◆ What this task involves
Scan the records that follow, and whenever a line has the word "cleats", copy it.

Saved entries
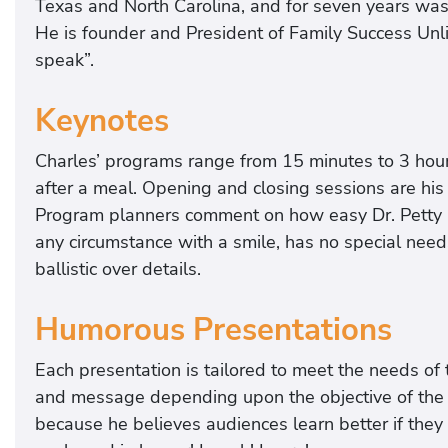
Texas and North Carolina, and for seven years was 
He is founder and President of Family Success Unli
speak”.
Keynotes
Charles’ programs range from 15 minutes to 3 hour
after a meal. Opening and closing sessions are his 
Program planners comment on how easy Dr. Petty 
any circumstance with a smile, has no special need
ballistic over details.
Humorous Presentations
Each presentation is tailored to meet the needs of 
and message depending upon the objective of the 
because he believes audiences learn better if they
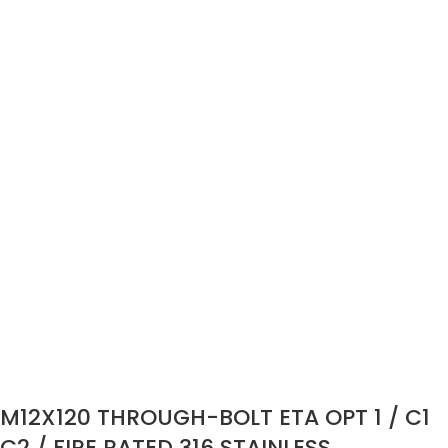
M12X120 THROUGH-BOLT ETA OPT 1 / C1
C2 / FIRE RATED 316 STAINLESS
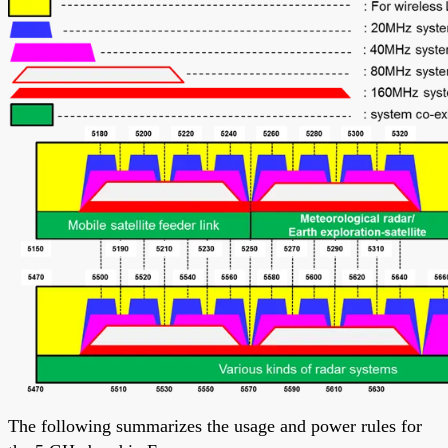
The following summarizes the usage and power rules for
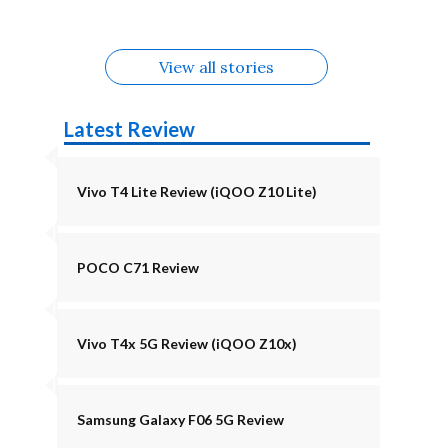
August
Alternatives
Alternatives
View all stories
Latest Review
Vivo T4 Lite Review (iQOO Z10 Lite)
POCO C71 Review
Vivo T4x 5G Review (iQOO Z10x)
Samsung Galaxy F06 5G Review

...

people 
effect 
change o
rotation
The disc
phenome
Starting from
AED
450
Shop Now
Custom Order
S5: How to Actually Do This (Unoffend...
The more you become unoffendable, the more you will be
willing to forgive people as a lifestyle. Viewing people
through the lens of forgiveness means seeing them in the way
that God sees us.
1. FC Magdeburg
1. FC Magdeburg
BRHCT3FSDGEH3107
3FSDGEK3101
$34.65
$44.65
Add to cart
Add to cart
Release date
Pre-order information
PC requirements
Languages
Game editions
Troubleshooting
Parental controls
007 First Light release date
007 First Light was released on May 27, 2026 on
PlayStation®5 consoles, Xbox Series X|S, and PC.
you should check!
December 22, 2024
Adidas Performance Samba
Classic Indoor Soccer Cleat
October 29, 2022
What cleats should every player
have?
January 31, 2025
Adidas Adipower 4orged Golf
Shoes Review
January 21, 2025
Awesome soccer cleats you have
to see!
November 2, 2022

◆ Result of the task
What cleats should every player
Awesome soccer cleats you have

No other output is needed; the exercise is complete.